After these transactions, he beneficially owned 9,087.149 Ensign Group shares in direct form. The filing states these sales were executed under a Rule 10b5-1 trading plan adopted on July 31, 2025, which is a pre-arranged program allowing insiders to sell shares according to preset instructions.
ENSG filed a Form 144 notice for a planned sale of 146 shares of common stock through Fidelity Brokerage Services LLC on NASDAQ, with an aggregate market value of 26033.26. These shares are part of a class with 57924783 shares outstanding and are expected to be sold around 01/21/2026. The securities were acquired on 01/17/2026 via restricted stock vesting from the issuer as compensation.
The person named in the recent sale history, John Agwunobi, previously sold 246 common shares on 11/06/2025 for gross proceeds of 46462.02 and another 246 shares on 01/20/2026 for gross proceeds of 44235.72. This notice also confirms the seller represents they are not aware of undisclosed material adverse information about the issuer’s operations.
Ensign Group, Inc. director and CFO Suzanne Snapper filed an amended Form 4 to correct how a prior stock gift was reported.
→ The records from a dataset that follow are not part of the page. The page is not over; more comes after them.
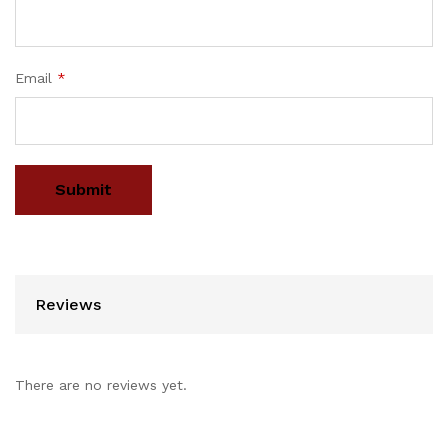
Email
*
Reviews
There are no reviews yet.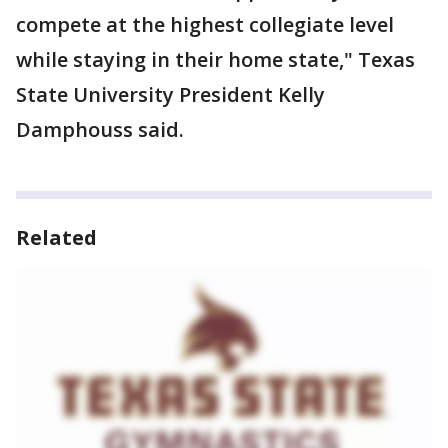
compete at the highest collegiate level
while staying in their home state," Texas
State University President Kelly
Damphouss said.
Related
A November 7, 2025 gift of 2,675 shares of common stock had previously been shown as coming from her direct holdings. This amendment clarifies that the gifted shares were held indirectly through a trust rather than directly.
Following the corrected reporting, Snapper is shown as owning 269,204 shares of Ensign Group common stock directly and 56,340 shares indirectly, held by the Eric and Suzanne Snapper Family Trust, of which she and her spouse are trustees. The transaction was a gift reported at a price of $0 per share and does not reflect a market sale.
Ensign Group, Inc. director Barry M. Smith reported an equity award of 600 shares of common stock on January 15, 2026, at a grant price of $0 per share. After this award, he beneficially owns 24,252 shares of Ensign Group common stock directly. The 600 granted shares are subject to vesting in three equal annual installments beginning on January 15, 2027, meaning they become fully his over a three-year period if vesting conditions are met.
The Ensign Group director reports a new stock grant. Director Daren Shaw received an award of 600 shares of Ensign Group common stock on January 15, 2026 at a price of $0 per share. Following this award, he beneficially owns 24,726 common shares directly.
The grant is subject to a multi-year vesting schedule. The 600 shares vest in three equal annual installments beginning January 15, 2027, meaning one-third of the award becomes fully owned each year over three years.
The Ensign Group director reports a new stock award. Director Ann Scott Blouin acquired 600 shares of Ensign Group common stock on January 15, 2026 in a transaction reported at a price of $0 per share, indicating a share grant rather than a market purchase. After this award, she beneficially owns 23,227 Ensign Group shares in direct ownership.
The filing notes that these 600 shares vest in three equal annual installments beginning January 15, 2027, so the director will earn the shares over time rather than receiving them all at once.